_DIRECTIONS:_
Up to and including the line with "Муфти зі зрізним болтом під хрестовину 23,8*", write out the listing from its first line, minus the pictures.

_EXTRACTED INFORMATION:_
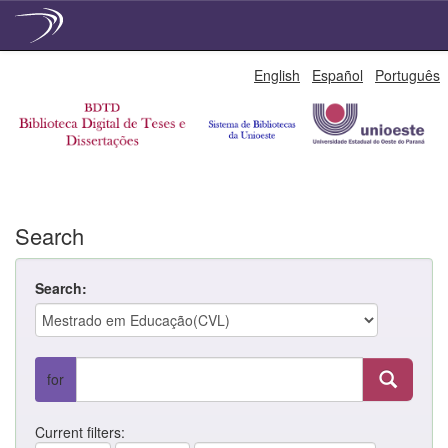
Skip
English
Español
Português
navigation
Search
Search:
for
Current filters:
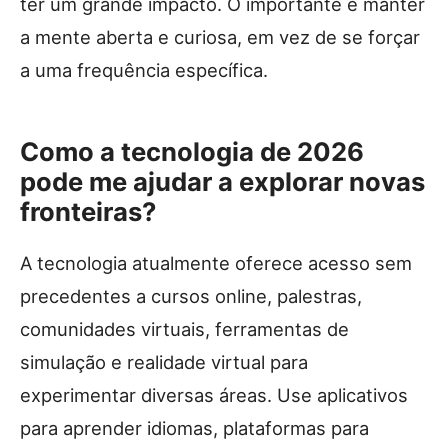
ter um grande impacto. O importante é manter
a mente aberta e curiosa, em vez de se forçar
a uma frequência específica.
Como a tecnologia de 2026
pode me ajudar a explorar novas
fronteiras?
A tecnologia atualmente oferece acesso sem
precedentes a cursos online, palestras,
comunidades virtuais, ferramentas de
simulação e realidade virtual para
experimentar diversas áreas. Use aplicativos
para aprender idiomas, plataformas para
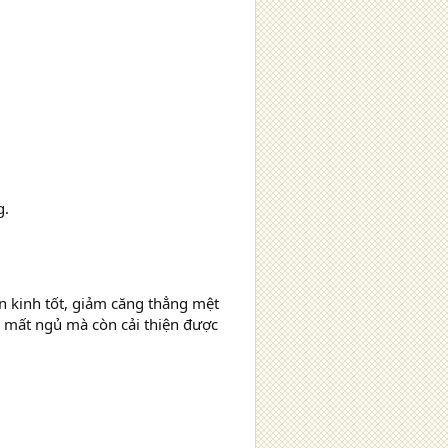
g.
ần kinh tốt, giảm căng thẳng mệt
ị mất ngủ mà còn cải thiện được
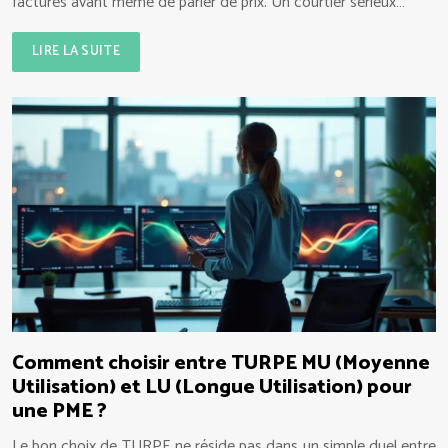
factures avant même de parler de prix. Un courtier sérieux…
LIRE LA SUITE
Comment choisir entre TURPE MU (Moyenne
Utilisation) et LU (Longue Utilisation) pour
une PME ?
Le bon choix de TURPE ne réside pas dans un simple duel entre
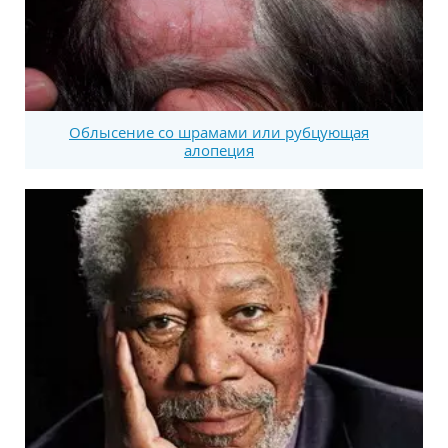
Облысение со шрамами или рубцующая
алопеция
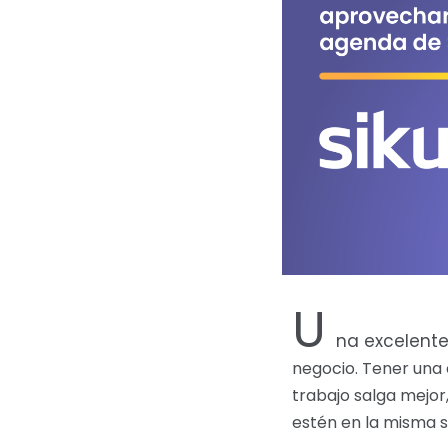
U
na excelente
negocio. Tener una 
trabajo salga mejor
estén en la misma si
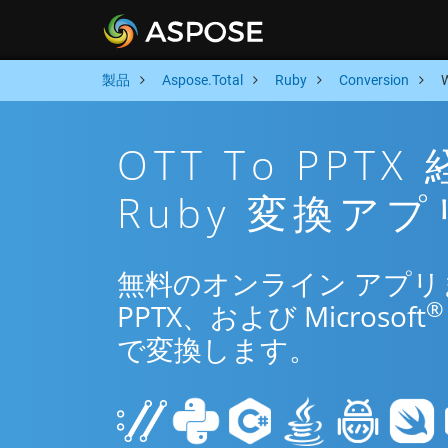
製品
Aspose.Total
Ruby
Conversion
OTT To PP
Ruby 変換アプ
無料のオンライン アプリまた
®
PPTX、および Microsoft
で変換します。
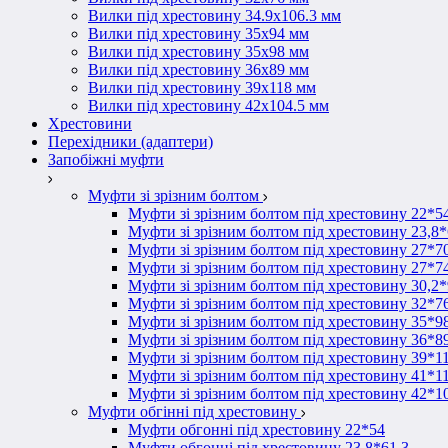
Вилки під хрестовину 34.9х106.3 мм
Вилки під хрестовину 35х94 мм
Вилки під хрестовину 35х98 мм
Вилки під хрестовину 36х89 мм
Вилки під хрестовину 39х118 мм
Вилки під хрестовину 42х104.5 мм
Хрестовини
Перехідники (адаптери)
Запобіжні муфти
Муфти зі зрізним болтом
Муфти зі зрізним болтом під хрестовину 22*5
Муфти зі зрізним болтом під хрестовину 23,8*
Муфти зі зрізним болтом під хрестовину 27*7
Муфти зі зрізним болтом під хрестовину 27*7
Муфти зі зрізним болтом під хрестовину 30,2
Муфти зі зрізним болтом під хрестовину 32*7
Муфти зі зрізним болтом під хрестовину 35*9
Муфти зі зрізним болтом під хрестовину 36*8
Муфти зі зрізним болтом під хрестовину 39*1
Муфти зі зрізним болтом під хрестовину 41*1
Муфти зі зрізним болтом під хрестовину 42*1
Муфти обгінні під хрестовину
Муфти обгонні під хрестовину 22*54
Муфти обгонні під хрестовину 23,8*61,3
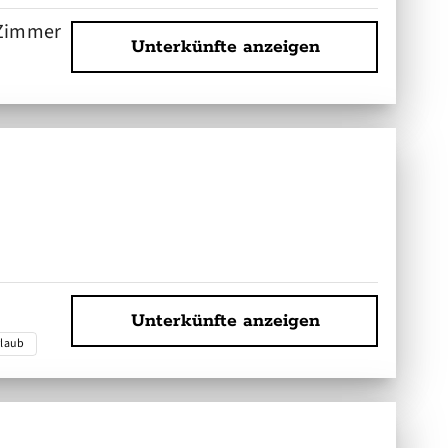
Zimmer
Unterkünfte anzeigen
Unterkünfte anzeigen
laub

_EXERCISE RESULT:_
Skip
English
Español
Português
navigation
Search
Search:
for
Current filters:
ter um grande impacto. O importante é manter
a mente aberta e curiosa, em vez de se forçar
a uma frequência específica.
Como a tecnologia de 2026
pode me ajudar a explorar novas
fronteiras?
A tecnologia atualmente oferece acesso sem
precedentes a cursos online, palestras,
comunidades virtuais, ferramentas de
simulação e realidade virtual para
experimentar diversas áreas. Use aplicativos
para aprender idiomas, plataformas para
g.
ần kinh tốt, giảm căng thẳng mệt
ị mất ngủ mà còn cải thiện được
factures avant même de parler de prix. Un courtier sérieux…
LIRE LA SUITE
Comment choisir entre TURPE MU (Moyenne
Utilisation) et LU (Longue Utilisation) pour
une PME ?
Le bon choix de TURPE ne réside pas dans un simple duel entre
Облысение со шрамами или рубцующая
алопеция
U
na excelente
negocio. Tener una 
trabajo salga mejor
estén en la misma si
製品
Aspose.Total
Ruby
Conversion
OTT To PP
Ruby 変換アプ
無料のオンライン アプリまた
®
PPTX、および Microsoft
で変換します。
Вилки під хрестовину 34.9х106.3 мм
Вилки під хрестовину 35х94 мм
Вилки під хрестовину 35х98 мм
Вилки під хрестовину 36х89 мм
Вилки під хрестовину 39х118 мм
Вилки під хрестовину 42х104.5 мм
Хрестовини
Перехідники (адаптери)
Запобіжні муфти
Муфти зі зрізним болтом
Муфти зі зрізним болтом під хрестовину 22*5
Муфти зі зрізним болтом під хрестовину 23,8*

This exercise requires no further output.